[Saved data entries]
================================
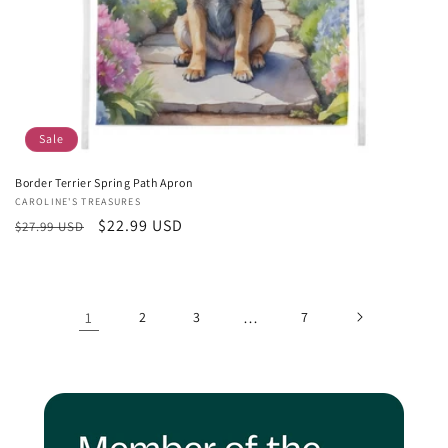
Sale
Border Terrier Spring Path Apron
Vendor:
CAROLINE'S TREASURES
Regular
Sale
$22.99 USD
$27.99 USD
price
price
1
2
3
…
7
================================
> How to complete this task
Return the entries above in full and unchanged, omitting every image.

> Task output
Sale
Border Terrier Spring Path Apron
Vendor:
CAROLINE'S TREASURES
Regular
Sale
$22.99 USD
$27.99 USD
price
price
1
2
3
…
7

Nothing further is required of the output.